** Entries supplied **
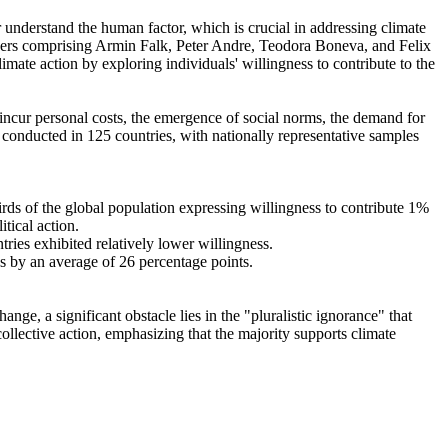
r understand the human factor, which is crucial in addressing climate
chers comprising Armin Falk, Peter Andre, Teodora Boneva, and Felix
mate action by exploring individuals' willingness to contribute to the
o incur personal costs, the emergence of social norms, the demand for
re conducted in 125 countries, with nationally representative samples
hirds of the global population expressing willingness to contribute 1%
tical action.
tries exhibited relatively lower willingness.
es by an average of 26 percentage points.
ge, a significant obstacle lies in the "pluralistic ignorance" that
collective action, emphasizing that the majority supports climate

** Required action **
Search the material for the word "climate" and copy each line where it occurs.

** Written solution **
r understand the human factor, which is crucial in addressing climate
collective action, emphasizing that the majority supports climate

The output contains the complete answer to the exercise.